We see it in all the different ways our colleagues react - from those who gleefully put into practice their technology expertise or who enable the folk who can, to those who are paralysed by observing the Herculean efforts of others. We witness those who are nimble and adaptive alongside those who are more sluggish and reactive. We are in awe of those with energy to implement a dozen new ideas before breakfast and empathise with those who simply don’t know where to start or what to tackle first, whose elephant simply won’t be decent enough to divide into bite sized pieces that they might tackle. And, of course, some of us are even managing to be all of these caricatures in any given moment or day.
When all our normal defences, the apparatus of our work, is taken from us, as it has been, to what do we resort?
Richard Holloway very helpfully describes something of the confusion that was embraced 40 years ago when AIDS was emerging as a global challenge, describing how it brought out the best and the worst in folks and exhorts us, in the words of Camus to “strive to be healers”.

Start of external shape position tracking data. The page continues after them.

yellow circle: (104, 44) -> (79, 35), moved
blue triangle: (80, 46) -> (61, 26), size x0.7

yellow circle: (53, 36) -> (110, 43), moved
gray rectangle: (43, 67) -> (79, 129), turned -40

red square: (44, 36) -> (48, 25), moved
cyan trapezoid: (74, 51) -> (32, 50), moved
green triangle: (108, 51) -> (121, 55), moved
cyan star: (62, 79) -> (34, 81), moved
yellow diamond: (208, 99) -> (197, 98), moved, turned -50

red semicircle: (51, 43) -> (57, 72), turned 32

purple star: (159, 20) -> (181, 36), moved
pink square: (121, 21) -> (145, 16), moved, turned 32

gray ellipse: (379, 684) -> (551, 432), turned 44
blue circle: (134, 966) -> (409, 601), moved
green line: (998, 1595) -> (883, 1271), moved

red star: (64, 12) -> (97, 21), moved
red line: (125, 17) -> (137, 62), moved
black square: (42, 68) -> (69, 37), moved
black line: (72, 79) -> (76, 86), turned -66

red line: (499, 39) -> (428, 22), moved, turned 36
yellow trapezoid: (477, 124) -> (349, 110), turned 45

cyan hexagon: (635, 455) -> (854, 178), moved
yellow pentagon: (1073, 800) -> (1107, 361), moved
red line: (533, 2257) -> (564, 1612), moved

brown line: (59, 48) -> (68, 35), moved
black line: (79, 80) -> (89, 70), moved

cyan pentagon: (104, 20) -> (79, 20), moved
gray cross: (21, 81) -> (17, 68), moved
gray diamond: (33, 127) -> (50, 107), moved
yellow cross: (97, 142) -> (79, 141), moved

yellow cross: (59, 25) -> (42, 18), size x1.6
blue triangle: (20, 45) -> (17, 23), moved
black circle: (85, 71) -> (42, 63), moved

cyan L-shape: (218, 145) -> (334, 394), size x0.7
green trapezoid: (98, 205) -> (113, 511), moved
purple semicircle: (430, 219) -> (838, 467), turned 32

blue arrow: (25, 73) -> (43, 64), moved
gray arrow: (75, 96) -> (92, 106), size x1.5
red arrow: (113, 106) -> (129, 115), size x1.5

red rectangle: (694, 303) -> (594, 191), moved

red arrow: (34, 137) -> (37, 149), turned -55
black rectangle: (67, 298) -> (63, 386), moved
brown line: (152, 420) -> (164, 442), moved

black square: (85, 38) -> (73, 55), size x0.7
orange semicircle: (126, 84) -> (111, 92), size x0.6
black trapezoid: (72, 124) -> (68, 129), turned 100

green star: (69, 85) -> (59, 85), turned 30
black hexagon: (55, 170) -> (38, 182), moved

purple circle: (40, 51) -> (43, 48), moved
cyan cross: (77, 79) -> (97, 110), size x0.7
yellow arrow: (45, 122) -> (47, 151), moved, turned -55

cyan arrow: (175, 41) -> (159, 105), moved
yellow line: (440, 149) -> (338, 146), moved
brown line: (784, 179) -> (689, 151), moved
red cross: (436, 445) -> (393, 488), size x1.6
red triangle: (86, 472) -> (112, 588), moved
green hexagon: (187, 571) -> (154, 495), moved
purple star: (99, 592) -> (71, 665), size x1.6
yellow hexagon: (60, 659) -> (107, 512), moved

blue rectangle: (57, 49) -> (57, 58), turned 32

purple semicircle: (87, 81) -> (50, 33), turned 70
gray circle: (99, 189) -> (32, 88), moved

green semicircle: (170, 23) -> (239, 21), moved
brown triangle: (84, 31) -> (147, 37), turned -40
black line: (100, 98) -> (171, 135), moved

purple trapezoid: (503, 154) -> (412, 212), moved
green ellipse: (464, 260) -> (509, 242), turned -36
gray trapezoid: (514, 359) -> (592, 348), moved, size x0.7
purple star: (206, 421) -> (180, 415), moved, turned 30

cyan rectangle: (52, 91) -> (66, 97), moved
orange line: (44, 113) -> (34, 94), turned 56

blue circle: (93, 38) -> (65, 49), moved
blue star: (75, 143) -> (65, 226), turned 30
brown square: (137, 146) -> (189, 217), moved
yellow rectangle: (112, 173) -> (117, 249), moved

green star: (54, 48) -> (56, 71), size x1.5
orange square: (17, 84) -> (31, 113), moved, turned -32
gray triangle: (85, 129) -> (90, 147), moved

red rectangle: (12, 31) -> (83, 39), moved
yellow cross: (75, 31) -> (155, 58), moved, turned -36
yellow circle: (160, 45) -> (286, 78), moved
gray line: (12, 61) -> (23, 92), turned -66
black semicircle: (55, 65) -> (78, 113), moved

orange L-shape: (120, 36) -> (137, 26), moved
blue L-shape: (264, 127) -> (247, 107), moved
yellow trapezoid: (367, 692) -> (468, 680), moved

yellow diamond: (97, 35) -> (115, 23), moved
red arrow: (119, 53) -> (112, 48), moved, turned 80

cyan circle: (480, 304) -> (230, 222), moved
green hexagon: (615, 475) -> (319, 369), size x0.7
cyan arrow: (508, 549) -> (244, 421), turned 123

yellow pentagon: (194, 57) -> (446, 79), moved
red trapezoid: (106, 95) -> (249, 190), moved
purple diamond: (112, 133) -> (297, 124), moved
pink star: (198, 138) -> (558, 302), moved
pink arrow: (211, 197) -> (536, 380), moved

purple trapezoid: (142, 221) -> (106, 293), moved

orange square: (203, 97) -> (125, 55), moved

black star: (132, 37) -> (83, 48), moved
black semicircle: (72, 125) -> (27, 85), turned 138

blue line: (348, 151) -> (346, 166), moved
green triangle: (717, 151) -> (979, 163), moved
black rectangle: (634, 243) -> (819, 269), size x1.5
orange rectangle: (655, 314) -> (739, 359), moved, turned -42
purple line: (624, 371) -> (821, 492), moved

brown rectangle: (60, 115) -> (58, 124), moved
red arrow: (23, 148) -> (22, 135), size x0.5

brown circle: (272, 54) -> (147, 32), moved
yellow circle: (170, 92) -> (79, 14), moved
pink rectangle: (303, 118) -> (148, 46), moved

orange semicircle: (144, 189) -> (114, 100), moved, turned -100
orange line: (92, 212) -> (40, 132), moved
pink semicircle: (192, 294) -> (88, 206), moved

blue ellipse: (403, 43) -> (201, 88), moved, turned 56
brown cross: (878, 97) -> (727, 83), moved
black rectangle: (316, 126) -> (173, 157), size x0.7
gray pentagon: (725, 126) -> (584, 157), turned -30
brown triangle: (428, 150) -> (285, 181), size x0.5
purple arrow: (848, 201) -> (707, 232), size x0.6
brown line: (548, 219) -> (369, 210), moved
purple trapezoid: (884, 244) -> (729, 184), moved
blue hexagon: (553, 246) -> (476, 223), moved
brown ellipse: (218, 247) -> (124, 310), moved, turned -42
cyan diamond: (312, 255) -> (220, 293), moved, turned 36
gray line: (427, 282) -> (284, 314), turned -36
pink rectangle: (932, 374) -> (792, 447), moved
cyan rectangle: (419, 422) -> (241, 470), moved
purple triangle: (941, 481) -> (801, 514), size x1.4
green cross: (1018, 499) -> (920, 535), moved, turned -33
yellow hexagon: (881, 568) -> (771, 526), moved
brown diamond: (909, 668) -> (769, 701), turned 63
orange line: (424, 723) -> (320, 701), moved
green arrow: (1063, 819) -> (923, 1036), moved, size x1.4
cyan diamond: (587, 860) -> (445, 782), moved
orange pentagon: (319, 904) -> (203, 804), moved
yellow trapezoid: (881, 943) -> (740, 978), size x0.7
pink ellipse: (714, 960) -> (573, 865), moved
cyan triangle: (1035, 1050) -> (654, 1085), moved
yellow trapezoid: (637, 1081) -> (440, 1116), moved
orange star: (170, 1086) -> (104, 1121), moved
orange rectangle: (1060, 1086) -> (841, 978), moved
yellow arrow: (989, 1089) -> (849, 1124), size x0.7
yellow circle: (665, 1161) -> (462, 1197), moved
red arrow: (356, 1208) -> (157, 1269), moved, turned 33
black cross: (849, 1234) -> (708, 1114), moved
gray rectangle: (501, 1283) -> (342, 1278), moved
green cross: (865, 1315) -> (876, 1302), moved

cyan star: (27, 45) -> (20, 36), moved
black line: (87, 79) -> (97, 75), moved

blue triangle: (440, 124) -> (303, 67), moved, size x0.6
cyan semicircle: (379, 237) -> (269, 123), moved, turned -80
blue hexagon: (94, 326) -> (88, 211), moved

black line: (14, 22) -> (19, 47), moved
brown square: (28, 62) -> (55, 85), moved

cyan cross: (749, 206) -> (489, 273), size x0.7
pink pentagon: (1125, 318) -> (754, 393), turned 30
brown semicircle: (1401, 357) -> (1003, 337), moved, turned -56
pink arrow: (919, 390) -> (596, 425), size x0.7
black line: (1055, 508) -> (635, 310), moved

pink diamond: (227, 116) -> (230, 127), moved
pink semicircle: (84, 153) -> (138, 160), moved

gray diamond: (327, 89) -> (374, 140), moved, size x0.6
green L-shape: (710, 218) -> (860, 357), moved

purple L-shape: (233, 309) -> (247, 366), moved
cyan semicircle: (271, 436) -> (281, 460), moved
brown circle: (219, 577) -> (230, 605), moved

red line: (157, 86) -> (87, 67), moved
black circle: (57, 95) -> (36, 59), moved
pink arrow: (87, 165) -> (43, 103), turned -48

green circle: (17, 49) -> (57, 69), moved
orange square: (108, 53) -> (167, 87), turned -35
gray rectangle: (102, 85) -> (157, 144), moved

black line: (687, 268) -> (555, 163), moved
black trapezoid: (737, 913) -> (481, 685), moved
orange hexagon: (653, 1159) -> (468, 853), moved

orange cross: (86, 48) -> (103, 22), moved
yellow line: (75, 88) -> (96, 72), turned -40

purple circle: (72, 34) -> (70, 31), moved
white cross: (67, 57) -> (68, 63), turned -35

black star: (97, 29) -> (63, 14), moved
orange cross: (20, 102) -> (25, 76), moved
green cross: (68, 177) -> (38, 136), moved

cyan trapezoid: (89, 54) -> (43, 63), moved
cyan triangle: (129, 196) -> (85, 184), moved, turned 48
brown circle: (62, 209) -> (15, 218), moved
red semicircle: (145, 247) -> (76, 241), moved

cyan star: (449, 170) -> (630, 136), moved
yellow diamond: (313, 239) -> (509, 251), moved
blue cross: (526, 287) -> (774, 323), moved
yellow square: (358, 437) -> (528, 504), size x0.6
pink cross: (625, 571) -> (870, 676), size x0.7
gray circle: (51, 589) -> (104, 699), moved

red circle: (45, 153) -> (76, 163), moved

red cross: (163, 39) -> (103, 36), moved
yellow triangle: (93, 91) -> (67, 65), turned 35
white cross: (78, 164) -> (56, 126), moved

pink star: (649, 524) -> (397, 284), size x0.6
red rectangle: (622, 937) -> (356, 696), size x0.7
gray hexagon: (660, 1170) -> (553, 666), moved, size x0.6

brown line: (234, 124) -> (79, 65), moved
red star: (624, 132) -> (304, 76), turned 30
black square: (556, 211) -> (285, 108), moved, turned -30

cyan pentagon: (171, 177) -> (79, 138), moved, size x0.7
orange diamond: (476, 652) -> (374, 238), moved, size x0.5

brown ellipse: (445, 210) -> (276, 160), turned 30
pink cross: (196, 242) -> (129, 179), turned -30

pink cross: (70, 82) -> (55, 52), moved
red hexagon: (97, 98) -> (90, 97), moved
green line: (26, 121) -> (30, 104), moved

It may not be within our gift is to determine, how our communities of faith and the communities we serve will emerge from this pandemic. We are, however, in a position to model love and vulnerability, exploration and commitment. We can share our wondering and our uncertainties as well as our faith in a God who majors in resurrection.
None of us would have chosen this way of cultural renewal and it is not simply opportunistic to recognise that, in time, we might emerge with wisdom and strength, with greater faith and hope. However, that is not, for now, our focus. Our task is not yet to attempt to make sense, to establish a new normal or to attempt to tidy things up. Rather, in the midst of trauma, while clinging precariously to the roller coaster ride of these days we could do much worse than “strive our utmost to be healers”.